Which is the intersection of the sphere $S^2$ and the plane $x_a(\lambda , \mu)=(a, \lambda , \mu), \ a\in (0,1), \ \lambda , \mu\in \mathbb{R}$ ?
If the plane goes through the sphere the intersection is a circle, right? It is also possible that the intersection is a point.
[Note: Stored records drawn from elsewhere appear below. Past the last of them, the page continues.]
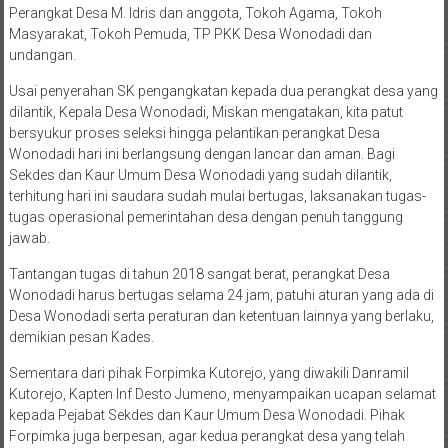
Perangkat Desa M. Idris dan anggota, Tokoh Agama, Tokoh
Masyarakat, Tokoh Pemuda, TP PKK Desa Wonodadi dan
undangan.
Usai penyerahan SK pengangkatan kepada dua perangkat desa yang
dilantik, Kepala Desa Wonodadi, Miskan mengatakan, kita patut
bersyukur proses seleksi hingga pelantikan perangkat Desa
Wonodadi hari ini berlangsung dengan lancar dan aman. Bagi
Sekdes dan Kaur Umum Desa Wonodadi yang sudah dilantik,
terhitung hari ini saudara sudah mulai bertugas, laksanakan tugas-
tugas operasional pemerintahan desa dengan penuh tanggung
jawab.
Tantangan tugas di tahun 2018 sangat berat, perangkat Desa
Wonodadi harus bertugas selama 24 jam, patuhi aturan yang ada di
Desa Wonodadi serta peraturan dan ketentuan lainnya yang berlaku,
demikian pesan Kades.
Sementara dari pihak Forpimka Kutorejo, yang diwakili Danramil
Kutorejo, Kapten Inf Desto Jumeno, menyampaikan ucapan selamat
kepada Pejabat Sekdes dan Kaur Umum Desa Wonodadi. Pihak
Forpimka juga berpesan, agar kedua perangkat desa yang telah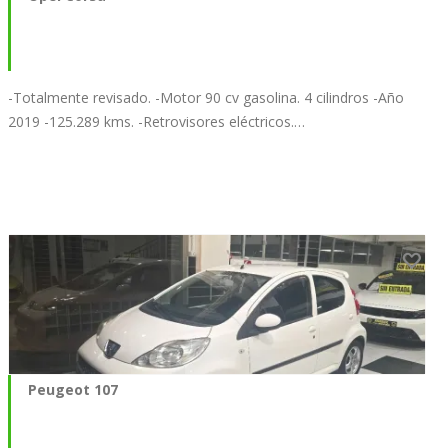
-Totalmente revisado. -Motor 90 cv gasolina. 4 cilindros -Año
2019 -125.289 kms. -Retrovisores eléctricos.…
Peugeot 107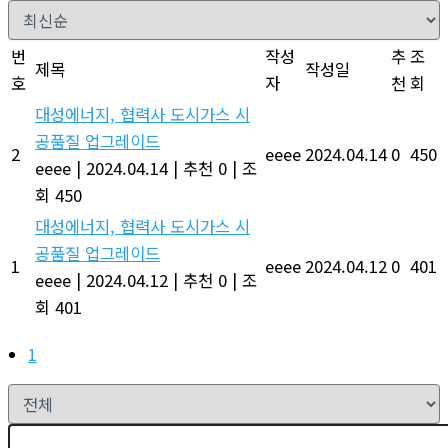
번
작성
추
조
제목
작성일
호
자
천
회
대성에너지, 협력사 도시가스 시
공품질 업그레이드
2
eeee
2024.04.14
0
450
eeee
|
2024.04.14
|
추천 0
|
조
회 450
대성에너지, 협력사 도시가스 시
공품질 업그레이드
1
eeee
2024.04.12
0
401
eeee
|
2024.04.12
|
추천 0
|
조
회 401
1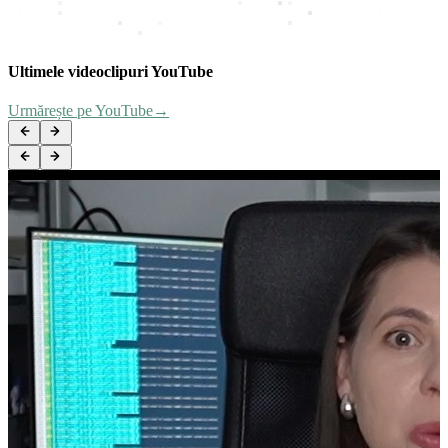
Ultimele videoclipuri YouTube
Urmărește pe YouTube
→
Boxă portabilă Bang & Olufsen Beosound A1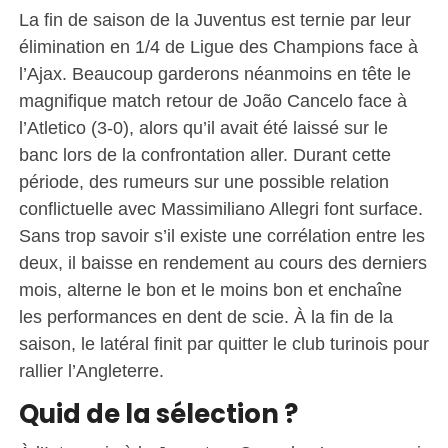
La fin de saison de la Juventus est ternie par leur
élimination en 1/4 de Ligue des Champions face à
l’Ajax. Beaucoup garderons néanmoins en tête le
magnifique match retour de João Cancelo face à
l’Atletico (3-0), alors qu’il avait été laissé sur le
banc lors de la confrontation aller. Durant cette
période, des rumeurs sur une possible relation
conflictuelle avec Massimiliano Allegri font surface.
Sans trop savoir s’il existe une corrélation entre les
deux, il baisse en rendement au cours des derniers
mois, alterne le bon et le moins bon et enchaîne
les performances en dent de scie. À la fin de la
saison, le latéral finit par quitter le club turinois pour
rallier l’Angleterre.
Quid de la sélection ?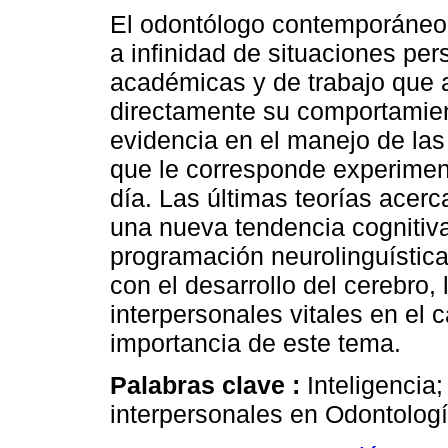
El odontólogo contemporáneo
a infinidad de situaciones per
académicas y de trabajo que 
directamente su comportamien
evidencia en el manejo de la
que le corresponde experimen
día. Las últimas teorías acer
una nueva tendencia cognitiva,
programación neurolinguística
con el desarrollo del cerebro, 
interpersonales vitales en el
importancia de este tema.
Palabras clave :
Inteligencia
interpersonales en Odontologí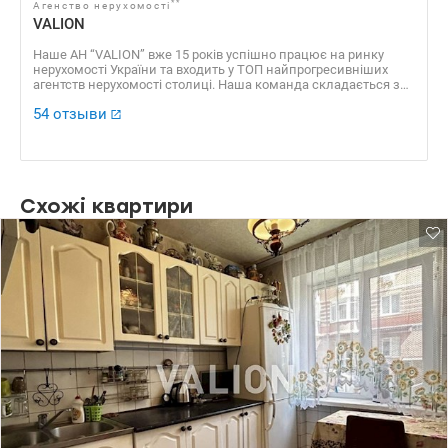
**
Агенство нерухомості
VALION
Наше АН “VALION” вже 15 років успішно працює на ринку
нерухомості України та входить у ТОП найпрогресивніших
агентств нерухомості столиці. Наша команда складається з
професійних агентів, які уклали сотні угод, які отримали
54 отзыви
безліч позитивних відгуків. Доказовою базою нашої
успішності є також численні нагороди, серед яких “ЗА
професіоналізм 2016”, “Найкращі ріелторські компанії України
2016”, “Найкращий Web ресурс ріелторської компанії 2016”, VІІ
Національний рейтинг “Найкращі ріелторські компанії 2013” ​​
та багато інших.
Схожі квартири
Otherwise there is no intersection.
So we have tocheck the distance of the plane from the center of the sphere, if it is less than the radius, equl or greater, right?
Howcan we do that in this case?
I'm assuming that $$ x_a(\lambda, \mu) = \big\{(a,\lambda,\mu) \in \mathbb R^3: \lambda \in \mathbb R, \mu \in \mathbb R \big\} $$ In other words, $x_a(\lambda, \mu)$ is just a ridiculously complicated way to refer to the plane $x=a$. It's especially goofy since we're given a parametric equation for the plane, and the parameterization has no affect whatsoever on the intersection with the sphere.
Where this plane intersects the sphere $S^2 = \big\{(x,y,z) \in \mathbb R^3: x^2 + y^2 + z^2 = 1 \big\}$, we have $a^2 + y^2 + z^2 = 1$ and so $y^2 + z^2 = 1 - a^2$. So, the intersection is a circle lying on the plane $x=a$, with radius $\sqrt{1-a^2}$. The radius expression $\sqrt{1-a^2}$ makes sense because we're told that $0 < a < 1$.
If $a=1$, then the intersection circle degenerates into a point at $(1,0,0)$.
If $a >1$ or $a<-1$, there is no intersection.